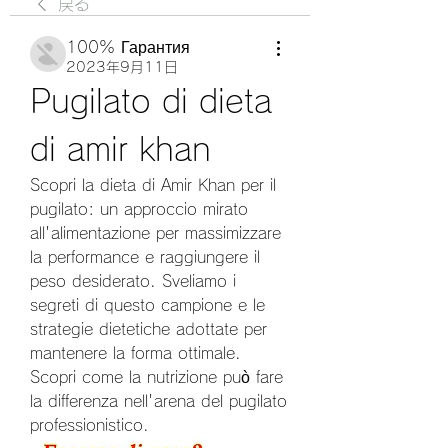
戻る
100% Гарантия
2023年9月11日
Pugilato di dieta 
di amir khan
Scopri la dieta di Amir Khan per il 
pugilato: un approccio mirato 
all'alimentazione per massimizzare 
la performance e raggiungere il 
peso desiderato. Sveliamo i 
segreti di questo campione e le 
strategie dietetiche adottate per 
mantenere la forma ottimale. 
Scopri come la nutrizione può fare 
la differenza nell'arena del pugilato 
professionistico.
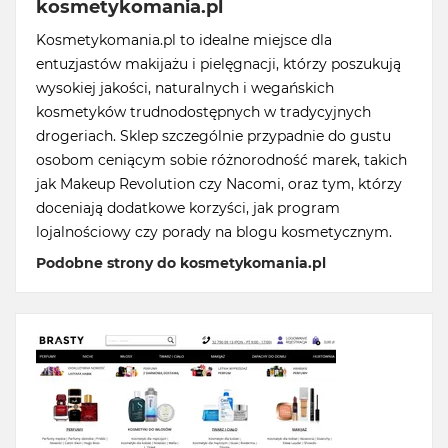
kosmetykomania.pl
Kosmetykomania.pl to idealne miejsce dla
entuzjastów makijażu i pielęgnacji, którzy poszukują
wysokiej jakości, naturalnych i wegańskich
kosmetyków trudnodostępnych w tradycyjnych
drogeriach. Sklep szczególnie przypadnie do gustu
osobom ceniącym sobie różnorodność marek, takich
jak Makeup Revolution czy Nacomi, oraz tym, którzy
doceniają dodatkowe korzyści, jak program
lojalnościowy czy porady na blogu kosmetycznym.
Podobne strony do kosmetykomania.pl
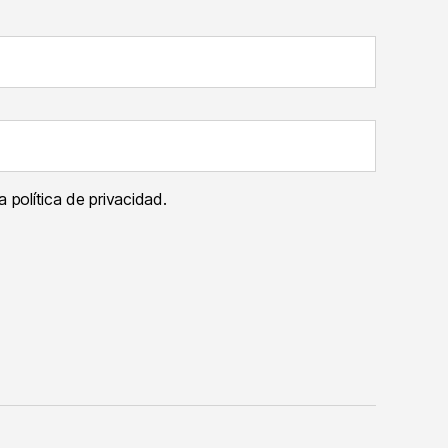
 política de privacidad.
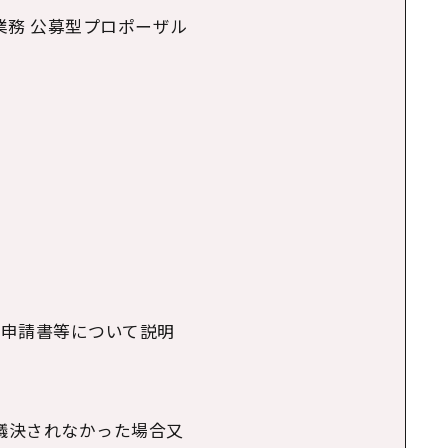
業務 公募型プロポーザル
認申請書等について説明
議決されなかった場合又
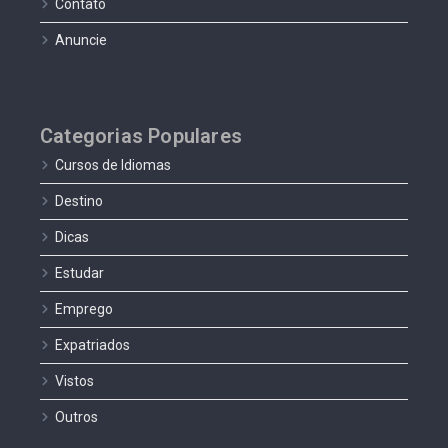
Contato
Anuncie
Categorias Populares
Cursos de Idiomas
Destino
Dicas
Estudar
Emprego
Expatriados
Vistos
Outros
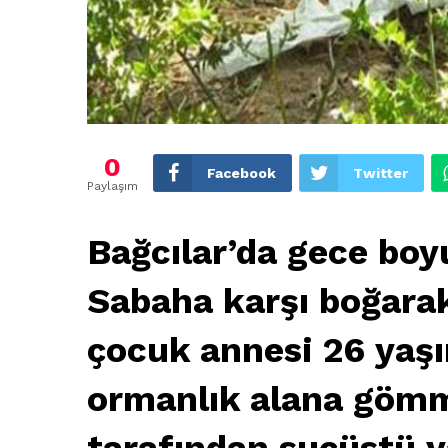
0
Facebook
Twitter
Paylaşım
Bağcılar’da gece boy
Sabaha karşı boğarak
çocuk annesi 26 yaş
ormanlık alana gömm
tarafından suçüstü y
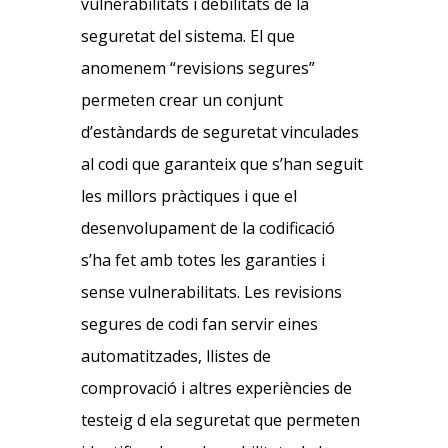
vulnerabilitats i debilitats de la
seguretat del sistema. El que
anomenem “revisions segures”
permeten crear un conjunt
d’estàndards de seguretat vinculades
al codi que garanteix que s’han seguit
les millors pràctiques i que el
desenvolupament de la codificació
s’ha fet amb totes les garanties i
sense vulnerabilitats. Les revisions
segures de codi fan servir eines
automatitzades, llistes de
comprovació i altres experiències de
testeig d ela seguretat que permeten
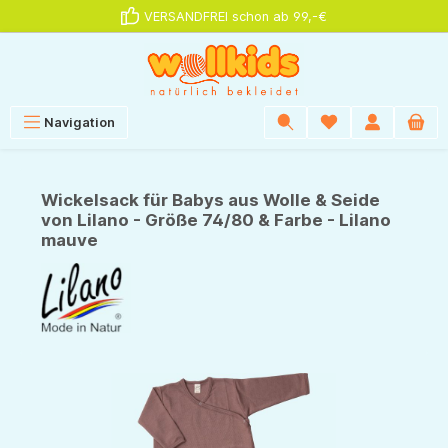
VERSANDFREI schon ab 99,-€
alt springen
Navigation
Wickelsack für Babys aus Wolle & Seide
von Lilano - Größe 74/80 & Farbe - Lilano
mauve
Bildergalerie überspringen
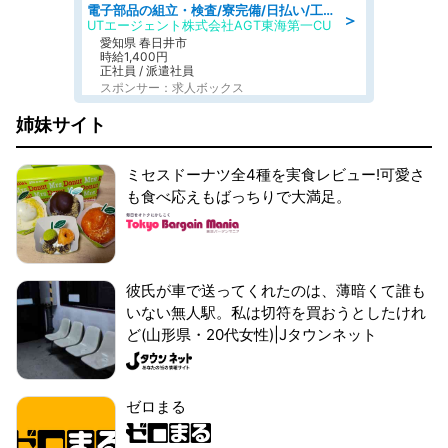
電子部品の組立・検査/寮完備/日払い/工場・製造
＞
UTエージェント株式会社AGT東海第一CU
愛知県 春日井市
時給1,400円
正社員 / 派遣社員
スポンサー：求人ボックス
姉妹サイト
ミセスドーナツ全4種を実食レビュー!可愛さ
も食べ応えもばっちりで大満足。
彼氏が車で送ってくれたのは、薄暗くて誰も
いない無人駅。私は切符を買おうとしたけれ
ど(山形県・20代女性)|Jタウンネット
ゼロまる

**********

### Task directions:
Copy out every line from the material above in which the word "którzy" appears.

### Solution to this problem:
entuzjastów makijażu i pielęgnacji, którzy poszukują
jak Makeup Revolution czy Nacomi, oraz tym, którzy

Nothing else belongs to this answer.